##### PROVIDED RECORDS #####

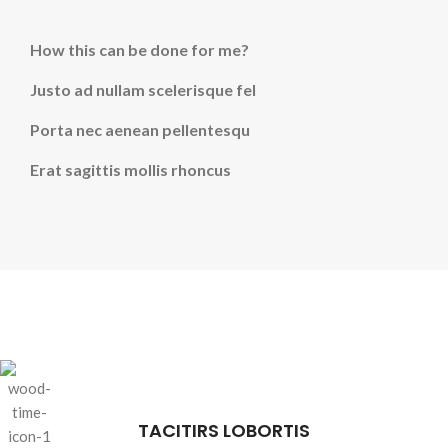
How this can be done for me?
Justo ad nullam scelerisque fel
Porta nec aenean pellentesqu
Erat sagittis mollis rhoncus
TACITIRS LOBORTIS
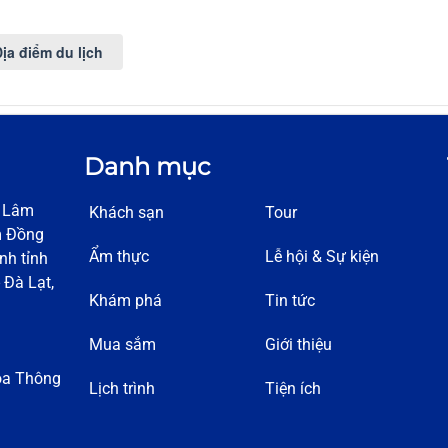
ịa điểm du lịch
Danh mục
h Lâm
Khách sạn
Tour
m Đồng
Ẩm thực
Lễ hội & Sự kiện
nh tỉnh
 Đà Lạt,
Khám phá
Tin tức
Mua sắm
Giới thiệu
óa Thông
Lịch trình
Tiện ích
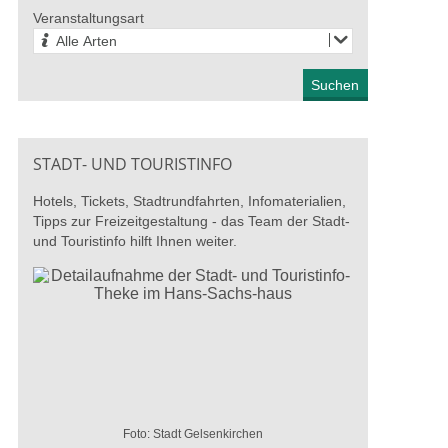
st 2026
27. Aug
Veranstaltungsart
Alle Arten
STADT- UND TOURISTINFO
Hotels, Tickets, Stadtrundfahrten, Infomaterialien,
Tipps zur Freizeitgestaltung - das Team der Stadt-
und Touristinfo hilft Ihnen weiter.
Foto: Stadt Gelsenkirchen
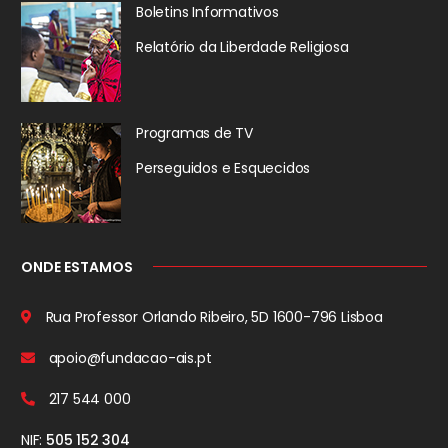
Boletins Informativos
Relatório da
Liberdade Religiosa
Programas de TV
Perseguidos
e Esquecidos
ONDE ESTAMOS
Rua Professor Orlando Ribeiro, 5D
1600-796 Lisboa
apoio@fundacao-ais.pt
217 544 000
NIF:
505 152 304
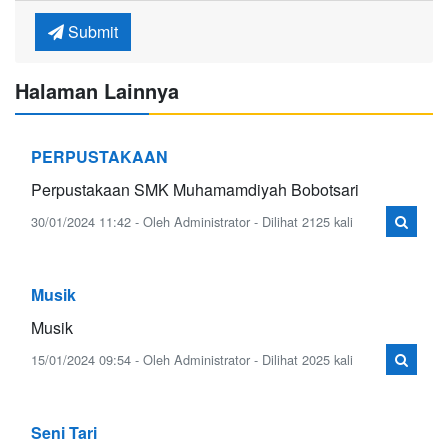
Submit
Halaman Lainnya
PERPUSTAKAAN
Perpustakaan SMK Muhamamdiyah Bobotsari
30/01/2024 11:42 - Oleh Administrator - Dilihat 2125 kali
Musik
Musik
15/01/2024 09:54 - Oleh Administrator - Dilihat 2025 kali
Seni Tari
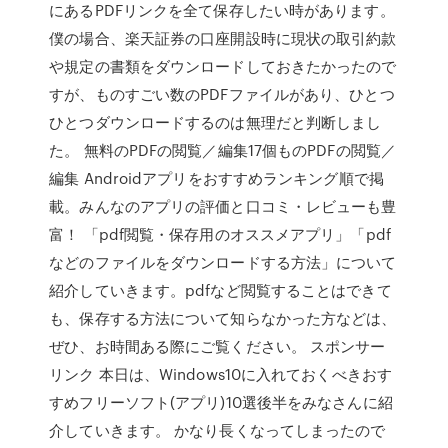
にあるPDFリンクを全て保存したい時があります。
僕の場合、楽天証券の口座開設時に現状の取引約款
や規定の書類をダウンロードしておきたかったので
すが、ものすごい数のPDFファイルがあり、ひとつ
ひとつダウンロードするのは無理だと判断しまし
た。 無料のPDFの閲覧／編集17個ものPDFの閲覧／
編集 Androidアプリをおすすめランキング順で掲
載。みんなのアプリの評価と口コミ・レビューも豊
富！ 「pdf閲覧・保存用のオススメアプリ」「pdf
などのファイルをダウンロードする方法」について
紹介していきます。pdfなど閲覧することはできて
も、保存する方法について知らなかった方などは、
ぜひ、お時間ある際にご覧ください。 スポンサー
リンク 本日は、Windows10に入れておくべきおす
すめフリーソフト(アプリ)10選後半をみなさんに紹
介していきます。 かなり長くなってしまったので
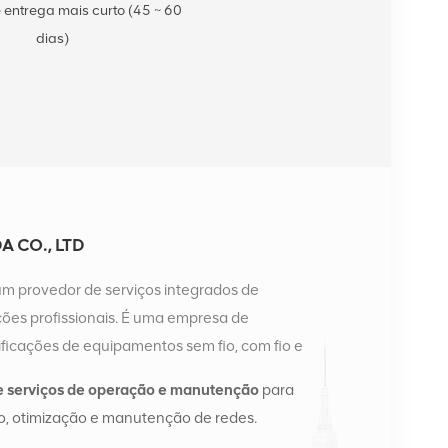
 entrega mais curto (45 ~ 60
dias)
 CO., LTD
um provedor de serviços integrados de
es profissionais. É uma empresa de
ficações de equipamentos sem fio, com fio e
a possui dois armazéns inteligentes e centros de
e serviços de operação e manutenção
para
ngsha e Hong Kong. Em 2016, montamos uma sede
, otimização e manutenção de redes.
angsha, China. Com sede na China, realizamos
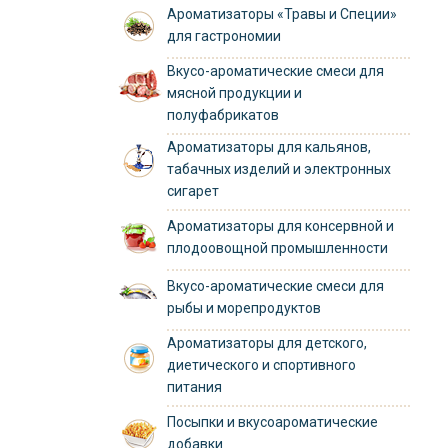
Ароматизаторы «Травы и Специи»
для гастрономии
Вкусо-ароматические смеси для
мясной продукции и
полуфабрикатов
Ароматизаторы для кальянов,
табачных изделий и электронных
сигарет
Ароматизаторы для консервной и
плодоовощной промышленности
Вкусо-ароматические смеси для
рыбы и морепродуктов
Ароматизаторы для детского,
диетического и спортивного
питания
Посыпки и вкусоароматические
добавки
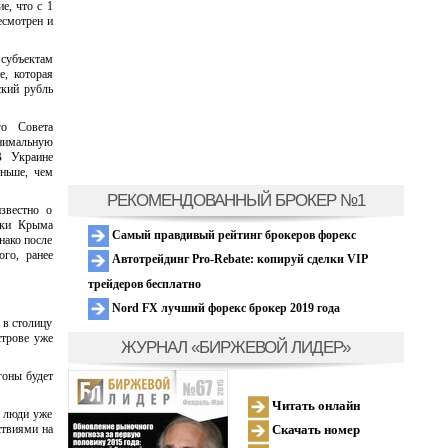
е, что с 1
есмотрен и
убъектам
е, которая
ский рубль
го Совета
нимальную
В Украине
еньше, чем
РЕКОМЕНДОВАННЫЙ БРОКЕР №1
звестно о
ики Крыма
Самый правдивый рейтинг брокеров форекс
нако после
го, ранее
Автотрейдинг Pro-Rebate: копируй сделки VIP
трейдеров бесплатно
Nord FX лучший форекс брокер 2019 года
 в столицу
строве уже
ЖУРНАЛ «БИРЖЕВОЙ ЛИДЕР»
гоны будет
Читать онлайн
о люди уже
Скачать номер
ствиями на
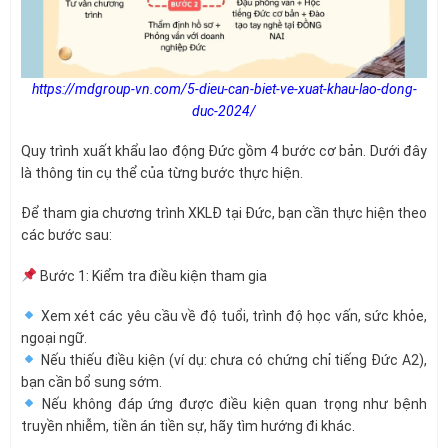
https://mdgroup-vn.com/5-dieu-can-biet-ve-xuat-khau-lao-dong-
duc-2024/
Quy trình xuất khẩu lao động Đức gồm 4 bước cơ bản. Dưới đây
là thông tin cụ thể của từng bước thực hiện.
Để tham gia chương trình XKLĐ tại Đức, bạn cần thực hiện theo
các bước sau:
Bước 1: Kiểm tra điều kiện tham gia
Xem xét các yêu cầu về độ tuổi, trình độ học vấn, sức khỏe,
ngoại ngữ.
Nếu thiếu điều kiện (ví dụ: chưa có chứng chỉ tiếng Đức A2),
bạn cần bổ sung sớm.
Nếu không đáp ứng được điều kiện quan trọng như bệnh
truyền nhiễm, tiền án tiền sự, hãy tìm hướng đi khác.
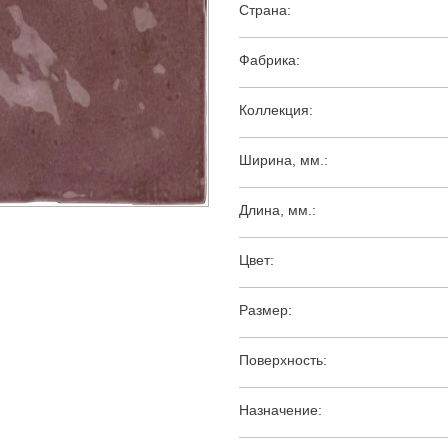
Страна:
Фабрика:
Коллекция:
Ширина, мм.:
Длина, мм.:
Цвет:
Размер:
Поверхность:
Назначение:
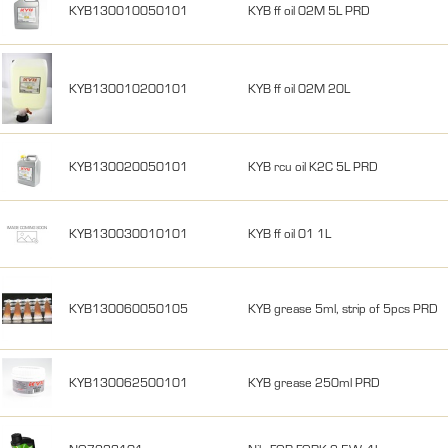
KYB130010050101
KYB ff oil 02M 5L PRD
KYB130010200101
KYB ff oil 02M 20L
KYB130020050101
KYB rcu oil K2C 5L PRD
KYB130030010101
KYB ff oil 01 1L
KYB130060050105
KYB grease 5ml, strip of 5pcs PRD
KYB130062500101
KYB grease 250ml PRD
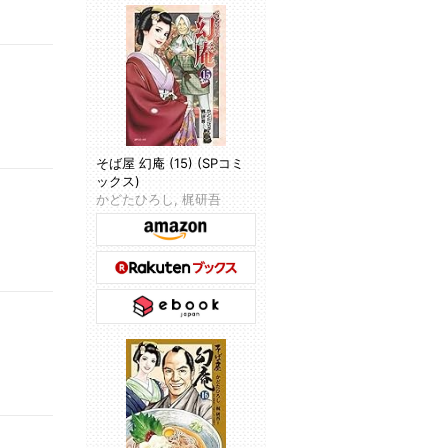
そば屋 幻庵 (15) (SPコミ
ックス)
かどたひろし, 梶研吾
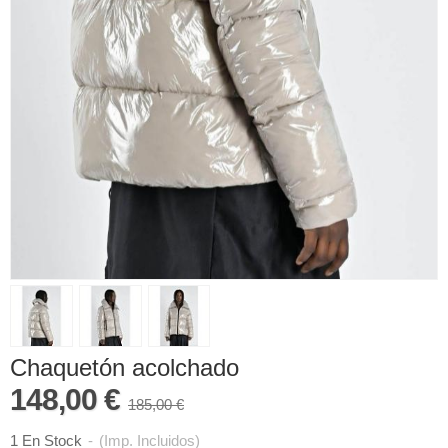
Chaquetón acolchado
148,00 €
185,00 €
1 En Stock
-
(Imp. Incluidos)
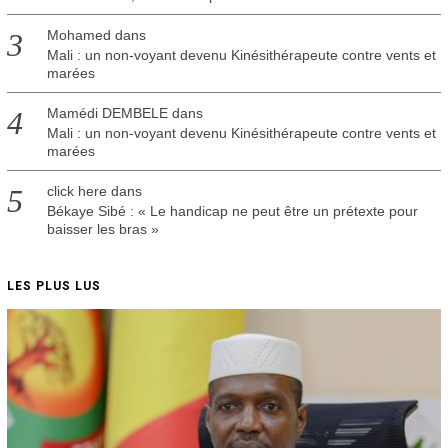
Mohamed
dans
Mali : un non-voyant devenu Kinésithérapeute contre vents et
marées
Mamédi DEMBELE
dans
Mali : un non-voyant devenu Kinésithérapeute contre vents et
marées
click here
dans
Békaye Sibé : « Le handicap ne peut être un prétexte pour
baisser les bras »
LES PLUS LUS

#####

WORK TASK:
Pull every line containing "trình" out of the records.

RESULT FOR THIS TASK:
Lịch trình
Quy trình xuất khẩu lao động Đức gồm 4 bước cơ bản. Dưới đây
Để tham gia chương trình XKLĐ tại Đức, bạn cần thực hiện theo
Xem xét các yêu cầu về độ tuổi, trình độ học vấn, sức khỏe,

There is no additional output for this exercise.